First things first, there’s the obvious issue of the setting. Battlefield games have always been about war. Not war on drugs nor crime, but huge-scale battles involving countries and factions. Whether based on real wars or invented conflicts, it was all about territory domination and the uncomfortable relativity of good and evil. On this line, Hardline’s multiplayer mode is way off. Killing cops and robbing banks isn’t relative at all, much in the same way that having police officers using extreme violence is scarily real-life-like. When you think about it Battlefield Hardline’s setting is quite messy, even when compared to war.
In multiplayer modes, there’s no deep background nor relativization of crime and violence. There’s no story behind those actions, which makes them as raw as can be, in the line of games such as Payday and Counter Strike. Not a really big deal, but quite tricky when separated from a fully detailed story. This is greatly noticeable when taking into account that Battlefield Hardline does have an elaborate Campaign mode, which will make Hardline the first Battlefield game to have such a heavy single-player focus.
Even though most games in the series have had single-player modes, they never felt really important. In Battlefield 1942, single-player was the very same multiplayer experience but with bots governed by some pretty bad AI. In Battlefield 3 and 4, campaigns were more a way of showing everything in the game than a proper story.
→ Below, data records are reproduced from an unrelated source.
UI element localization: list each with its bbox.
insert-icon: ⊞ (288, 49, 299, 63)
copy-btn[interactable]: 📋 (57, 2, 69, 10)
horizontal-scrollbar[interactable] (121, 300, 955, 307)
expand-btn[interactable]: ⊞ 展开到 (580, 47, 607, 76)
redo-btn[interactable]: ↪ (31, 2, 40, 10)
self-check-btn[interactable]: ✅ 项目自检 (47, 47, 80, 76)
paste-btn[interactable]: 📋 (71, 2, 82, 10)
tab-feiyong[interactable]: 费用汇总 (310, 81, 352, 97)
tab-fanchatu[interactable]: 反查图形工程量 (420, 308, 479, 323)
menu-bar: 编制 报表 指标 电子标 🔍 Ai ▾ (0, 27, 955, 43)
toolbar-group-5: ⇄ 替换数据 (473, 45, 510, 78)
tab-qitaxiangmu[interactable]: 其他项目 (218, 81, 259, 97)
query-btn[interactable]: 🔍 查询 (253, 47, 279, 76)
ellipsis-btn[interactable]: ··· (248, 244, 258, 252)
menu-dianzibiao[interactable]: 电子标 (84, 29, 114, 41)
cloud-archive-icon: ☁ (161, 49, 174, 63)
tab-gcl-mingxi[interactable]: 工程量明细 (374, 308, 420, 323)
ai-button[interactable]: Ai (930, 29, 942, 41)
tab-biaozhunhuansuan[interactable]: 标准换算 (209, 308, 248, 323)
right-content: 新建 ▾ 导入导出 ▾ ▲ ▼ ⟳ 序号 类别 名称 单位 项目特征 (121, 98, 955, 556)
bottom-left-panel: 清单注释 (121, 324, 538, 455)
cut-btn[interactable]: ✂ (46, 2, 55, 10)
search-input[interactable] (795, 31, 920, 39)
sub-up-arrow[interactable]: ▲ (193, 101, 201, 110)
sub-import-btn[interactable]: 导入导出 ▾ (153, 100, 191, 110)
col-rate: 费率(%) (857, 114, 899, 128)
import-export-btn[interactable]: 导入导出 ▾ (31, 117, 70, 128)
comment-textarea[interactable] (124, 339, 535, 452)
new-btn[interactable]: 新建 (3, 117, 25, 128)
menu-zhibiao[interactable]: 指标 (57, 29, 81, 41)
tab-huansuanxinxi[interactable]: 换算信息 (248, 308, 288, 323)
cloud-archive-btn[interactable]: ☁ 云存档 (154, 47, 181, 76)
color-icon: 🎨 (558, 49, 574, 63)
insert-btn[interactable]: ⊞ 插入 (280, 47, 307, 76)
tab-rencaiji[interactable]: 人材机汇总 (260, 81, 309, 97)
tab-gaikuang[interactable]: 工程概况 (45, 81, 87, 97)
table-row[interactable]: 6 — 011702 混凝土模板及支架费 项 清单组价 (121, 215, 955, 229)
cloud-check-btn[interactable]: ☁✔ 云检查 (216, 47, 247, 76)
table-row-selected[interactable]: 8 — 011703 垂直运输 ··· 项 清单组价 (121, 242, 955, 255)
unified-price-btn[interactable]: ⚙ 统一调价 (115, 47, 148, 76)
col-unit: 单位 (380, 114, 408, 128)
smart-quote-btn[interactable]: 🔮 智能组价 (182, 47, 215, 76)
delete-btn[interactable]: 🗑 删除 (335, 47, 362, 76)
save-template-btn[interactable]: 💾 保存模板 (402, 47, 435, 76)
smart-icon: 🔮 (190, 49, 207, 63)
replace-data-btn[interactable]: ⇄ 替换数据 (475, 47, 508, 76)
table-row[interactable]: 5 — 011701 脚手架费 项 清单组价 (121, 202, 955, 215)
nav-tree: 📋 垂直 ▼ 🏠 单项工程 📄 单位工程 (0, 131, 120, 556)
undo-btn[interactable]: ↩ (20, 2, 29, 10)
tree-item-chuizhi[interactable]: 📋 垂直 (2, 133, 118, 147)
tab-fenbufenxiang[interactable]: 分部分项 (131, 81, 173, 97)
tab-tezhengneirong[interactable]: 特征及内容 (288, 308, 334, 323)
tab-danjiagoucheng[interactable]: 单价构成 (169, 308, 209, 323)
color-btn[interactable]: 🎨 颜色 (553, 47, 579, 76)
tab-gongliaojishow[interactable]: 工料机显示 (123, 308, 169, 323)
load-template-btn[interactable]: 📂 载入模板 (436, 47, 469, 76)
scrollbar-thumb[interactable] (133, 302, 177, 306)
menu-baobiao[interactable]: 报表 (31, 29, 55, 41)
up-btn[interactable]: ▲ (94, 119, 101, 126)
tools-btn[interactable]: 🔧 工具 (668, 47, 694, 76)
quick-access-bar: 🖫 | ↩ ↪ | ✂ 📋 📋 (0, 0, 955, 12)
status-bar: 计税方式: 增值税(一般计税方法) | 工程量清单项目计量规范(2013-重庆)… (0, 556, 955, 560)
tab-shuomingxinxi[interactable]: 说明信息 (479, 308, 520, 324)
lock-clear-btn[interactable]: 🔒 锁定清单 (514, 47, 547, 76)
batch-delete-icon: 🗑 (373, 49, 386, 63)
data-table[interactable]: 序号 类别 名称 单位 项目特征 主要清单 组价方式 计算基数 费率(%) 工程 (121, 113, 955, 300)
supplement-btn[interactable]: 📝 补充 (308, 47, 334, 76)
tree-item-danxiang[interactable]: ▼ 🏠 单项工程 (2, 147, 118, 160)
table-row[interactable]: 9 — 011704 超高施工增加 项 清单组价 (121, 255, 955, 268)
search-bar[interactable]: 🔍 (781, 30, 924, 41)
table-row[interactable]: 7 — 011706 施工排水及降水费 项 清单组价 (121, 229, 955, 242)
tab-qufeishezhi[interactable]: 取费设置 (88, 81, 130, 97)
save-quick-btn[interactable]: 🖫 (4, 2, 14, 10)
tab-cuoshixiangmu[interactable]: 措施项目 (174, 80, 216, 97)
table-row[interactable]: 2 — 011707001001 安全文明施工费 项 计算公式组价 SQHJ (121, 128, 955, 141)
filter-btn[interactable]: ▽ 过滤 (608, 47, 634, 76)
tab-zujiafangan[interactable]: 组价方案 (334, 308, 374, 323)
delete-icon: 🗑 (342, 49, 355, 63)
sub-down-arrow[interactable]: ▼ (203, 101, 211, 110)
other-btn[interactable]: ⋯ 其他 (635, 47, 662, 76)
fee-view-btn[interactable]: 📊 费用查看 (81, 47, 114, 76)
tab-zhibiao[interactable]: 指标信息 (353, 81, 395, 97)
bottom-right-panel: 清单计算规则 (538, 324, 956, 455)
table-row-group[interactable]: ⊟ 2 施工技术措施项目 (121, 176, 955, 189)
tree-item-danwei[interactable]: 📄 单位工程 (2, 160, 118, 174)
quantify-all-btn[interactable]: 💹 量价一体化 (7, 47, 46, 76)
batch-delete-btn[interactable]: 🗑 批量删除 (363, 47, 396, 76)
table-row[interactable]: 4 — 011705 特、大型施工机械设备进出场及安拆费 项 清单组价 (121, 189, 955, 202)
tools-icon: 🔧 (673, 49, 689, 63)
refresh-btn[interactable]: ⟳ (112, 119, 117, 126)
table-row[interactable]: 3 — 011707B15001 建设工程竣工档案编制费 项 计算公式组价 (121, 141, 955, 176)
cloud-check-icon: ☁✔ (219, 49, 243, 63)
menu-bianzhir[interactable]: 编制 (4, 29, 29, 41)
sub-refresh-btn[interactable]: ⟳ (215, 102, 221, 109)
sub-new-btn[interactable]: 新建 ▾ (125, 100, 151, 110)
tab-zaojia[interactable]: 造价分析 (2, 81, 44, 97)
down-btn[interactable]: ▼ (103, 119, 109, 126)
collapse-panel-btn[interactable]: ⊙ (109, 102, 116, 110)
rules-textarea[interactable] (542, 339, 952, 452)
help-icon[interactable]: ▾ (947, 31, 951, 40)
The fact that Battlefield Hardline will actually have a long and important story isn’t bad, it’s just not part of the whole series’ spirit.
If you look back to Battlefield Hardline’s beta, you will see that there were a few other things that deepened how different this new game feels. One of the big deals about the Battlefield series was the great array of vehicles, which really made a difference in the battleground. It’s one of the central features that put this popular series at the top of the war FPS genre.
Even though Battlefield Hardline has its own vehicles, there’s no place for heavy tanks, heavy artillery, jets, and attack choppers in such urban settings. Now, this isn’t a complaint, since it would make absolutely no sense to see city policemen or swat members using an M1 Abrams tank or a LAV-25 APC. The thing is it’s a huge change. Hardline’s vehicles are adequate to the game’s setting: most of them can be shot with normal weapons and they are, in most cases, limited to transportation duty. Even when equipped with guns and missiles, vehicles are no longer a force to be reckoned, nor a key strategic resource.